Ironically, the most hurtful things people said to me were, “We don’t always understand God’s plan,” and “It was God’s will.” Those sayings felt cold and canned. A cliché didn’t honor the pain I was going through. They made me think I was crazy for feeling so despondent. 

The most helpful thing someone did was offer their presence. 

Trevor had been my mentor and role model in high school before he graduated. He was three years older than me and in college when I got injured. One cold dark night in December he left his college campus and drove an hour to visit me after my surgery. 

Trevor sat on the couch next to me as I laid with an ice machine on my elevated knee. He just sat there – maybe like Jesus wanted His disciples to do.

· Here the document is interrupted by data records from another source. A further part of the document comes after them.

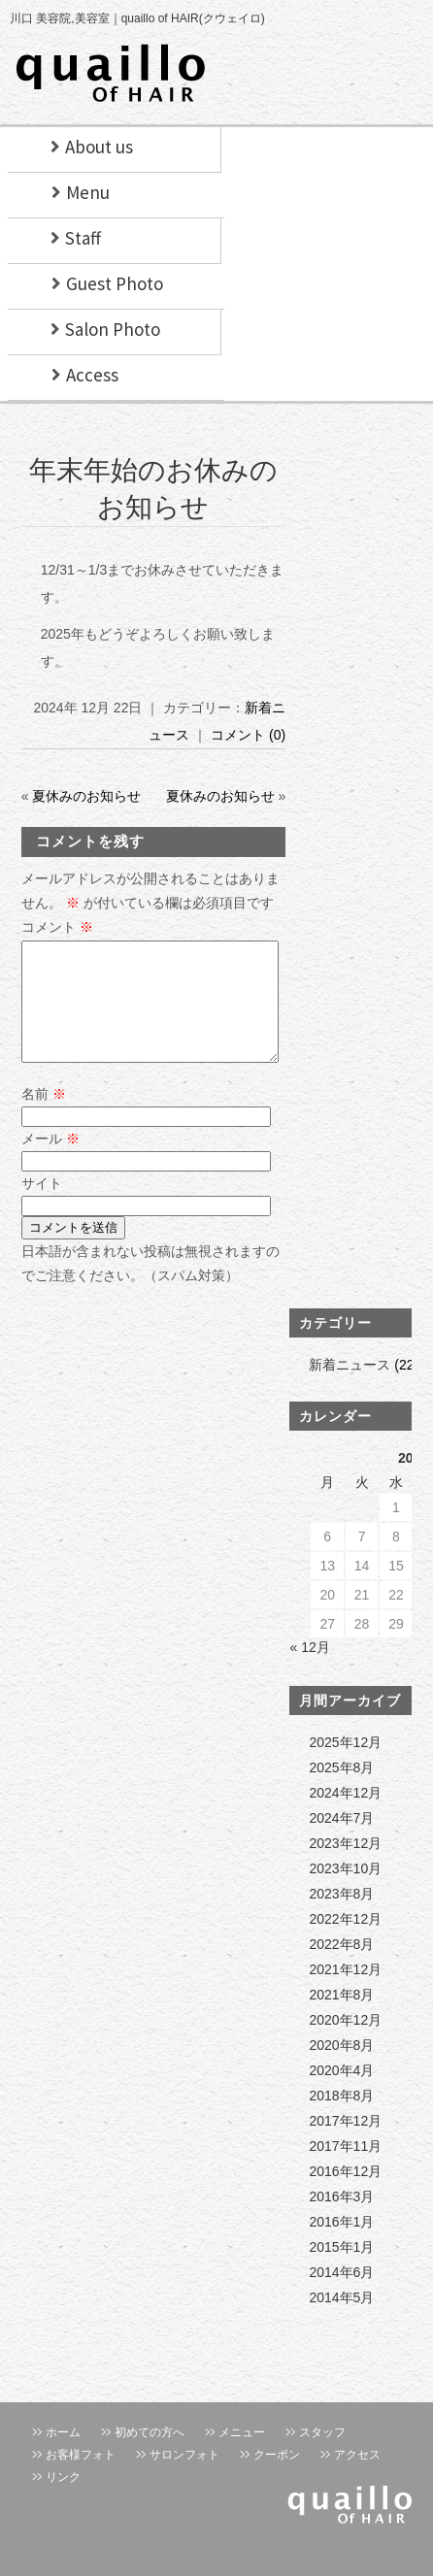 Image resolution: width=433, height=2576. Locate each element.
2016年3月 (341, 2220)
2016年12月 (345, 2194)
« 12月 (309, 1670)
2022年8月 (341, 1967)
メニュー (241, 2455)
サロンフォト (184, 2478)
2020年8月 (341, 2068)
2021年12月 (345, 1992)
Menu (88, 192)
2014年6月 (341, 2295)
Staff (83, 237)
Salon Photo (112, 329)
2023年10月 (345, 1891)
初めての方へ (149, 2455)
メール (50, 1162)
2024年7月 (341, 1841)
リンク (63, 2500)
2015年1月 (341, 2270)
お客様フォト (81, 2478)
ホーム (63, 2455)
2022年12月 (345, 1942)
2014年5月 (341, 2320)
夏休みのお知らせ (86, 796)
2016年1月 (341, 2245)
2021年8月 (341, 2018)
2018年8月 (341, 2119)
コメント (57, 927)
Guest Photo (114, 283)
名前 (43, 1117)
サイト (41, 1206)
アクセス (357, 2478)
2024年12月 (345, 1816)
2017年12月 (345, 2144)
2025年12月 (345, 1765)
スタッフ (322, 2455)
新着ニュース (349, 1388)
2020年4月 (341, 2093)
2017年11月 (345, 2169)
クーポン (276, 2478)
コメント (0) (248, 735)
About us (99, 146)
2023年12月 (345, 1866)
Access (92, 374)
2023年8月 (341, 1917)
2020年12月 (345, 2043)
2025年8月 (341, 1791)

He didn’t have clichés. Instead, he offered space for me to fumble and hurt. He offered his tears too. I told him about my dashed dreams as he took it in. I felt felt

There was healing in the emotions that moved within and between us. 

That was exactly what I needed, not because that’s the type of person I am. But because in our darkest times, all of us need more than facts, answers and clichés. 

But, Christians often use clichés. 

We offer canned statements and objective truths in times of acute pain and grief. But they don’t touch our grief, questions, and poverty. 

It’s not that clichés aren’t true. But that they may signal our unwillingness to attune and respond to others. They may signal our unwillingness to contain and engage others. 

They may signal that we haven’t accepted grief, loss, and limitations in our own lives. They might reveal we aren’t interested in knowing or caring for someone. All those things add grief to grief. 

Student athlete, here are seven things to remember when you’re with someone who’s hurting: 

1) God put a space in you to help contain others. 

2) God gave you the ability to attune to others’ feelings and thoughts. 

3) There can be healing in the emotions that move between us and others. 

4) People need people. God designed our brains and bodies for connection with others. 

5) It’s possible that your instinct to use clichés and Christianese is an avoidance technique disguised as a proverb. 

6) God gave you a body, so you can drive an hour to be with someone in their dark night. 

7) Even Jesus asked for company in His dark night.